За стиль я особенно не беспокоился, так как основательная начитанность – уже стиль, и меня единственно смущали длинноты, не поддававшиеся усечению, которые наводили свалку и дисбаланс. Например, я несколько ночей подряд маялся с одним единственным периодом, который, кстати, и приведу: «Иван Иванович смолоду был человек здоровый, но с годами нажил себе сахарный диабет, гипертонию, ишемическую болезнь сердца и стойкую бессонницу, которую не брали никакие снотворные, к тому же он был туг на левое ухо, как Александр I Благословенный, но только, разумеется, не в результате учебных стрельб, а в результате того, что младшая дочь Оксанка гвоздем у него в ухе поковыряла, когда он однажды призадумался невзначай о прикладном значении Периодического закона Дмитрия Менделеева, а тут еще он занемог глазами, начал мало-помалу слепнуть, пока окончательно не ослеп». Уж я старался и так, и этак, и убирал избыточные эпитеты, и пытался разбить период на несколько сложных предложений, и два раза аннулировал Александра Благословенного, чтобы хоть как-то разгрузить текст, – дело кончилось ничем, если не считать, что у меня потом с неделю раскалывалась голова.
Когда я доводил черновик до нужной кондиции, то в ближайшее воскресенье шел в нашу районную библиотеку и перепечатывал на пишущей машинке рукопись уже в виде чистовика. Взять машинку напрокат было бы накладно, да и соседи по квартире устроили бы мне форменное аутодафе, стучи я на ней в своей комнате по ночам, а в библиотеке, уже будучи на пенсии, работала моя бывшая учительница французского языка Ангелина Ивановна Шамаханская и имелась пишущая машинка системы «ундервуд», которую мне позволяли использовать как свою. По пути в библиотеку я с тоской размышлял о том, что же такое у меня, в конце концов, получилось – настоящая вещь или жалкая чепуха… Я даже загадывал иной раз: если до телефонной будки выйдет ровно двенадцать шагов, то, значит, вышла настоящая вещь и вообще славное будущее мне обеспечено, если нет – нет.

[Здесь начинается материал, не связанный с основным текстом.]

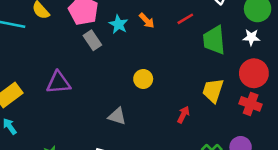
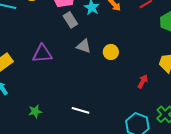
gray triangle: (117, 116) -> (84, 46), moved

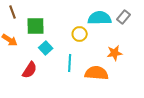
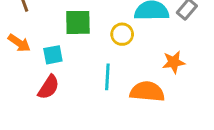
green square: (36, 26) -> (78, 22), moved
cyan square: (46, 48) -> (53, 55), moved, turned 32

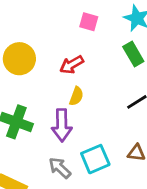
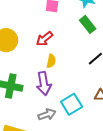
gray arrow: (60, 168) -> (47, 114), turned 126

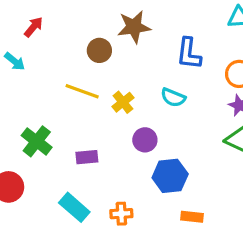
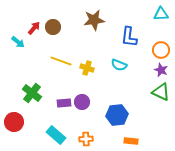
red arrow: (34, 27) -> (34, 28), moved
brown circle: (99, 50) -> (53, 27), moved
yellow cross: (123, 102) -> (87, 68), turned -32
purple circle: (145, 140) -> (82, 102), moved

В библиотеке работал я допоздна, по нескольку раз перепечатывая сомнительные места, пробуя «на зуб» каждую запятую, и когда заведение закрывалось, шел провожать Ангелину Ивановну до дома в Козихинском переулке, угол Спиридоньевки, дорогой рассуждая, например, о странных коллизиях, которые возникают на стыке литератур.
Положим, я говорю:
– Удивительное дело, Ангелина Ивановна! Вот мы, русские, отлично понимаем Страну восходящего солнца, чувствуем японскую культуру, поэзию, в частности, а они нас – нет.
Она:
– Ну почему… Японцы высоко ценят Чехова, Достоевского, и вообще они восприимчивы, как никто. Недаром этот народ живо перенял лучшие западноевропейские достижения, сохранив при этом свой исторический колорит.
– Однако же Гоголя, Салтыкова-Щедрина, Лескова, Зощенко, наконец, они не знают и знать не хотят!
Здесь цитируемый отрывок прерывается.